Sometimes symptom expressions are severe enough that it is necessary to try adding something, or otherwise making a significant change. Keep in mind that there is a continuum here. I am not talking about discomfort, or even massive disruption in your life. I am not talking about the fear that you cannot continue to carry on. I am talking about symptoms that are genuinely threatening to your safety in an immediate way.
From focusing on symptoms, to focusing on supports
The way out is through and it takes what it takes. The solutions are always within you and your life, not your drugs and supplements. Until you see this, you’ll likely just keep circling the drain.
The same approach that got you here–chasing symptoms–is not going to get you out of here. Full stop. The way forward–instead of in circles–requires something completely different.
A great deal of the work I do with my clients revolves around figuring out what something completely different means for them. It involves shifting the focus away from trying to ‘solve the problem’ of symptoms, and shifting it towards building the supports and the lives necessary to endure, and even to thrive through the healing process, no matter what it asks of them.
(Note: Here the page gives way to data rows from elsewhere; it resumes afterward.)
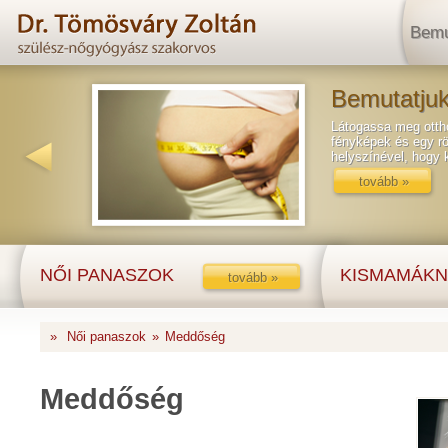
Bemu
Bemutatjuk
Látogassa meg ottho
fényképek és egy rö
helyszínével, hogy
tovább »
NŐI PANASZOK
KISMAMÁKN
tovább »
»
Női panaszok
»
Meddőség
Meddőség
Not messing with your brain looks like doing less instead of more. It looks like holding steady in moments of desperation instead of adding something new. It looks like letting go of the search for an external fix or solution–especially in the form of a substance, a program, or anything selling the false promise of ‘fixing’ the way you feel. It looks like shifting the focus away from trying to figure out exactly why symptoms are happening, what they mean, and how to counteract them, and towards meeting the deeper needs your symptoms are trying to communicate to you. It looks like considering what it means to live well even when things feel unbearably and unfathomably hard.
This is the real work, not just of a withdrawal and drug healing journey, but of building a rich life that feels worth living on the other side.
Reminder: Nothing written in this article is medical or personal advice.